Lester had just what Sox needed

BOSTON -- The back end of the Red Sox bullpen couldn’t take much more entering Tuesday night’s game.

Closer Koji Uehara, 39 years young, had pitched in four of the team’s last five games, including the most recent three straight. In front of him, Andrew Miller (four straight), Burke Badenhop (three of last four) and Craig Breslow (two of last three) were also pushing the boundaries of overuse.

The Red Sox needed a strong start from their ace, Jon Lester. What he delivered was among his gutsiest outings of the season in their 2-1 win over the Minnesota Twins.

Following a 33-pitch first inning that set an ominous tone for the evening, Lester settled down and retired 11 straight batters from the last out of the first to the first out of the fifth. He fired 6 1/3 one-run innings against the Twins on his way to his eighth win of the season.

“He somehow found a way to become a little bit more efficient,” manager John Farrell said. “Thirty-three pitches in the first and I believe 50-plus after two. Thinking it might be even shorter than the ability to get into the seventh inning, but he found a way.”

Looking to get off to a fast start, Lester got ahead of Twins leadoff man Danny Santana 1-2 on three pitches before the rookie fouled off six fastballs on his way to an 11-pitch at-bat that ended in a single. Tough at-bats from Brian Dozier and Joe Mauer ended in outs, but a nine-pitch walk to Jose Willingham pushed Lester to 31 pitches.
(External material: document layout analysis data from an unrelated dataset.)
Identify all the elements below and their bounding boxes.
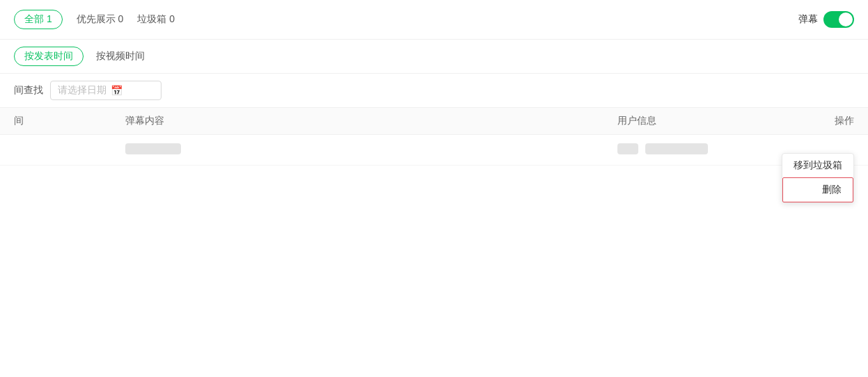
action-dropdown: 移到垃圾箱 删除 [782, 153, 854, 203]
sort-publish-label: 按发表时间 [24, 50, 73, 63]
user-name-blurred [645, 143, 708, 154]
date-picker[interactable]: 请选择日期 📅 [50, 81, 161, 100]
col-header-user: 用户信息 [617, 115, 798, 127]
table-header: 间 弹幕内容 用户信息 操作 [0, 108, 868, 135]
col-header-content: 弹幕内容 [125, 115, 617, 127]
danmaku-toggle[interactable] [823, 11, 854, 28]
tab-all[interactable]: 全部 1 [14, 10, 63, 29]
calendar-icon: 📅 [111, 85, 123, 96]
tab-priority[interactable]: 优先展示 0 [77, 13, 124, 26]
delete-label: 删除 [822, 184, 842, 195]
top-bar: 全部 1 优先展示 0 垃圾箱 0 弹幕 [0, 0, 868, 40]
delete-item[interactable]: 删除 [782, 177, 853, 202]
tab-priority-label: 优先展示 0 [77, 13, 124, 24]
col-header-time: 间 [14, 115, 125, 127]
col-action-label: 操作 [835, 115, 854, 126]
search-bar: 间查找 请选择日期 📅 [0, 74, 868, 108]
sort-bar: 按发表时间 按视频时间 [0, 40, 868, 74]
col-user-label: 用户信息 [617, 115, 656, 126]
col-time-label: 间 [14, 115, 24, 126]
tab-trash[interactable]: 垃圾箱 0 [137, 13, 175, 26]
toggle-label: 弹幕 [798, 13, 818, 26]
search-label: 间查找 [14, 84, 43, 97]
table-row: 移到垃圾箱 删除 [0, 135, 868, 166]
content-blurred [125, 143, 181, 154]
col-header-action: 操作 [798, 115, 854, 127]
col-content-label: 弹幕内容 [125, 115, 164, 126]
sort-by-publish-btn[interactable]: 按发表时间 [14, 47, 84, 66]
date-placeholder: 请选择日期 [58, 84, 106, 97]
move-to-trash-item[interactable]: 移到垃圾箱 [782, 154, 853, 177]
cell-user [617, 143, 798, 157]
cell-content [125, 143, 617, 157]
tab-trash-label: 垃圾箱 0 [137, 13, 175, 24]
user-avatar-blurred [617, 143, 638, 154]
sort-video-label: 按视频时间 [96, 50, 145, 61]
tab-all-label: 全部 1 [24, 13, 52, 26]
toggle-area: 弹幕 [798, 11, 854, 28]
move-trash-label: 移到垃圾箱 [794, 159, 842, 170]
sort-by-video-btn[interactable]: 按视频时间 [90, 47, 150, 65]
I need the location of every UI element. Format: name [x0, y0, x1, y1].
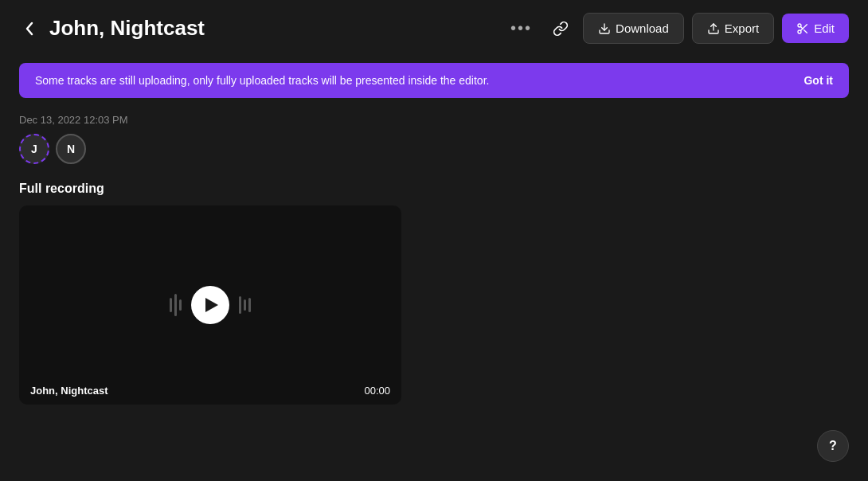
meta-section: Dec 13, 2022 12:03 PM J N: [0, 104, 868, 182]
help-button[interactable]: ?: [817, 430, 849, 462]
bar-4: [239, 296, 241, 314]
bar-3: [179, 299, 182, 311]
bar-1: [170, 298, 172, 312]
bar-5: [244, 299, 246, 311]
play-icon: [205, 298, 218, 312]
download-button[interactable]: Download: [583, 13, 684, 44]
bar-2: [174, 294, 177, 316]
chevron-left-icon: [25, 22, 33, 36]
export-button[interactable]: Export: [692, 13, 774, 44]
recording-date: Dec 13, 2022 12:03 PM: [19, 114, 849, 126]
avatar-n: N: [56, 134, 86, 164]
waveform-left: [170, 294, 182, 316]
waveform-right: [239, 296, 251, 314]
header: John, Nightcast ••• Download: [0, 0, 868, 57]
audio-timestamp: 00:00: [364, 385, 390, 397]
download-icon: [598, 22, 611, 35]
play-button[interactable]: [191, 286, 229, 324]
player-controls: [170, 286, 251, 324]
edit-button[interactable]: Edit: [782, 14, 849, 43]
download-label: Download: [616, 22, 669, 35]
copy-link-button[interactable]: [546, 14, 575, 43]
scissors-icon: [796, 22, 809, 35]
link-icon: [553, 21, 569, 37]
bar-6: [248, 298, 251, 312]
content-section: Full recording John, Nightcast 00:00: [0, 182, 868, 405]
upload-banner: Some tracks are still uploading, only fu…: [19, 63, 849, 98]
audio-player-card: John, Nightcast 00:00: [19, 205, 401, 405]
header-actions: ••• Download Export: [504, 13, 849, 44]
back-button[interactable]: [19, 18, 40, 39]
page-title: John, Nightcast: [49, 16, 495, 41]
svg-line-5: [804, 29, 807, 33]
edit-label: Edit: [814, 22, 835, 35]
more-icon: •••: [510, 19, 532, 37]
help-icon: ?: [829, 439, 837, 453]
more-options-button[interactable]: •••: [504, 13, 538, 44]
section-title: Full recording: [19, 182, 849, 196]
audio-track-title: John, Nightcast: [30, 385, 108, 397]
banner-dismiss-button[interactable]: Got it: [803, 74, 833, 87]
banner-message: Some tracks are still uploading, only fu…: [35, 74, 489, 87]
audio-card-footer: John, Nightcast 00:00: [19, 377, 401, 405]
export-label: Export: [725, 22, 759, 35]
export-icon: [707, 22, 720, 35]
svg-line-6: [801, 26, 803, 29]
participant-avatars: J N: [19, 134, 849, 164]
avatar-j: J: [19, 134, 49, 164]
To the mound came Farrell and catcher David Ross to talk to Lester, who settled down to retire Kendrys Morales on two pitches following the lengthy conversation.

“You talk about getting back to simplifying things,” Ross said. “There was a lot of hard work and we were just trying to get him to say, ‘Hey, we’re one out away, one pitch away. Let’s focus on each pitch, that’s all.’ ”

“[It was] a long inning, a lot of foul balls, and obviously the walk to Willingham,” Lester said. “I was fortunate to get out of there without any runs scored.”

From there, Lester went into cruise control, striking out the side on 14 pitches in the second and throwing 43 pitches over the next three frames before he encountered trouble with a leadoff double in the sixth by Santana, who came around to score on a Mauer RBI double. Along the way, Lester’s sixth and final strikeout on the night marked No. 1,342 of his career, moving him into fourth place ahead of Cy Young on the franchise’s all-time strikeout list.

Once Lester turned the ball over to the bullpen at 109 pitches with one out in the seventh, Farrell worked strategically with the arms he had. Badenhop faced one batter, retiring him on three pitches, while Breslow came in and rebounded quickly from a four-pitch walk to Eduardo Escobar to escape the inning.

Junichi Tazawa, given the day off Monday, struck out the side in the eighth, leaving closing duties to a surprising choice in the form of Edward Mujica. Mujica, who entered with a 6.29 ERA in just over 24 innings, hadn’t pitched in a game since June 11.

“The reason we brought Edward in here was to be that secondary closer on days Koji wasn’t available [or] in the event of an injury that might have been unforeseen,” Farrell said. “He feels more comfortable in that ninth inning, there’s added adrenaline, better stuff.”

Whether it was the adrenaline or the extra rest, Mujica consistently popped the mitt with a low-90s fastball that Farrell said was the best velocity he’s seen from him all year. Mujica struck out the first two batters he faced and induced a fly-out to left for his second save of the season.

“It’s pretty good, when you’ve got those opportunities like that,” Mujica said. “I’m here when Koji has a day off like today. They’re going to give me the chance and I’m glad to be here.”

Ross was impressed with what he saw from Mujica in Uehara’s typical role.

“When you’ve got somebody with the resume he has, to come in there and pick up Koji when everybody is expecting Koji to run out there, [instead] you see Eddie come out of there. It was nice to see him throw the ball well.

“He did good, it was nice. Actually our bullpen as a whole really did a great job.”

No doubt one of the team’s brightest spots in the early-going this season, Tuesday’s performance lowered the Red Sox relief corps' ERA to 2.77, second-lowest in the AL. Combined with an effective Lester, the four arms Farrell used to close out Tuesday’s win over the Twins were enough to give the team exactly what they needed heading into a day game on Wednesday.

“Overall, the entire bullpen, there’s been a couple of hiccups along the way, but I think for the most part, guys have come in and they’re throwing strikes. We’ve been able to match up as best we can,” Farrell said. “[Lester’s] performance allowed us to piece some things together in the bullpen when we had a couple of guys we were trying to stay away from tonight in Miller and Koji.”